So I need to think. And I might have to call a friend of mine who gives me "guy advice." The Prof does not dole out "guy advice."

I know Kate Walker takes her husband The Babe Magnet out for coffee when she's stuck, and she asks him, "Okay, what would you do when . . . " and he tells her. And she says, "No, no, no. Vito (Amir, Joaquin, Ramon, Whoever) would never do that . . . " and she's off knowing somewhere in her brain what Vito/Amir/Joaquin/Ramon etc would do.

The prof doesn't do coffee. And he doesn't give advice -- except to call someone else. So I will. Once upon a time I had an editor who was a guy. When I was working on a book that came to be named Call Up The Wind -- my hero did something outrageous, and the heroine challenged him about it. And he reacted a bit sheepishly because he'd been caught out.

And my guy editor said, "No way. Wouldn't happen. Men are NEVER sheepish. If they get caught, they brazen it out." So I went back to the drawing board and, lo and behold, Mitch brazened it out -- and became much more believable in the process. So, thanks, Luigi, for that sterling bit of advice. It has stood me in good stead for a lot of years now. Since that time I don't believe a McAllister hero has ever admitted to sheepishness.

Sheepishness is not the issue here. But the principle is the same. This isn't my book -- it's theirs. I need to let them tell it. Right now I need a guy to bounce things off. Someone as outrageously opinionated as The Hero. Fortunately I know one. So I'll talk to him and then get out of The Hero's way.

Don't forget Portugal-Germany on Saturday, followed by the final, France-Italy, on Sunday -- and to drop me an email and enter the contest to win a copy in English, French or Italian of Lessons From A Latin Lover.
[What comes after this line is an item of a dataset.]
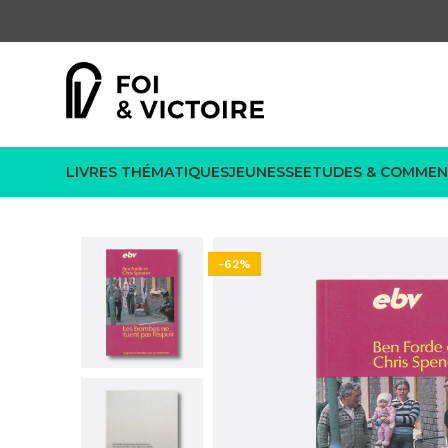
LIVRES THÉMATIQUES
JEUNESSE
ETUDES & COMMEN
-62%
Gunnar is counting the days until he can pick the winners!

Thursday, July 06, 2006

Romance Novelists Association

In America we have Romance Writers of America - aka RWA - which is the professional organization for both published and unpublished authors of romance fiction (as well as editors, agents, etc). In UK there is the Romance Novelists Association -- aka RNA -- which is a similar but not identical group that many romance novelists in the British Isles are members of.
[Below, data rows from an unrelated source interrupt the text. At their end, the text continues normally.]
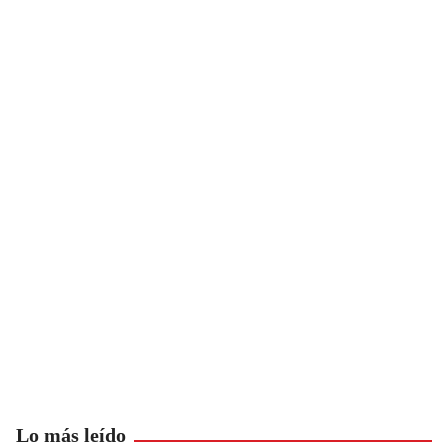
Lo más leído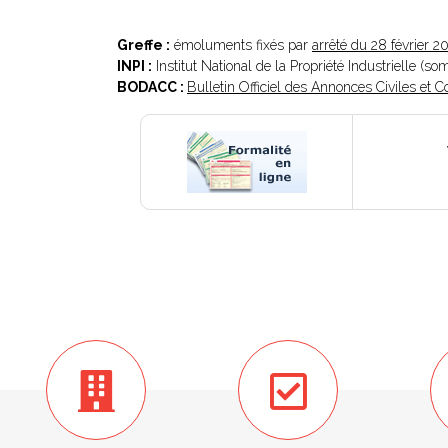
Greffe :
émoluments fixés par
arrêté du 28 février 2
INPI :
Institut National de la Propriété Industrielle (s
BODACC :
Bulletin Officiel des Annonces Civiles et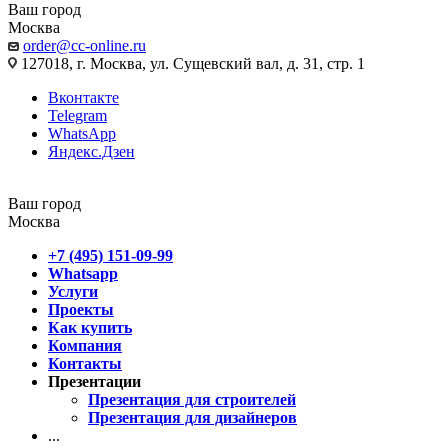
Ваш город
Москва
order@cc-online.ru
127018, г. Москва, ул. Сущевский вал, д. 31, стр. 1
Вконтакте
Telegram
WhatsApp
Яндекс.Дзен
Ваш город
Москва
+7 (495) 151-09-99
Whatsapp
Услуги
Проекты
Как купить
Компания
Контакты
Презентации
Презентация для строителей
Презентация для дизайнеров
...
This weekend they are having their annual conference at Penrith. And I am missing it. Three years ago (that long? Good grief!) I was invited to speak at the RNA conference when it was held in Guildford. And I had a wonderful time meeting authors whose books I'd read, other wannabe/gonnabe authors some of whom are now published. I really enjoye talking to them about publishing in America and learning more about publishing in UK.

It's a much smaller conference than the RWA national conferences which run well over 1000 and sometimes over 2000 people. And one of the really great features of it is the intimacy of the setting and the opportunity to get to know almost everyone at least a bit if you make an effort. The classes were very interesting, too. Some of them were very much like the ones we have in the US. But some are particular to the types of books that sell well in Britain, but don't "translate" to sales in the American market.

It was a challenge to figure out why that is the case, especially because the books themselves don't need to be translated. What makes one sort of romance sell in one particular country and not in another? It has to do with the romantic fantasy. There are what you might call "universal" romantic fantasies. And then there are those that speak to people on, perhaps, a more national level. People who share a history share certain fantasies. And other people who read them do not relate to those fantasies in quite the same way.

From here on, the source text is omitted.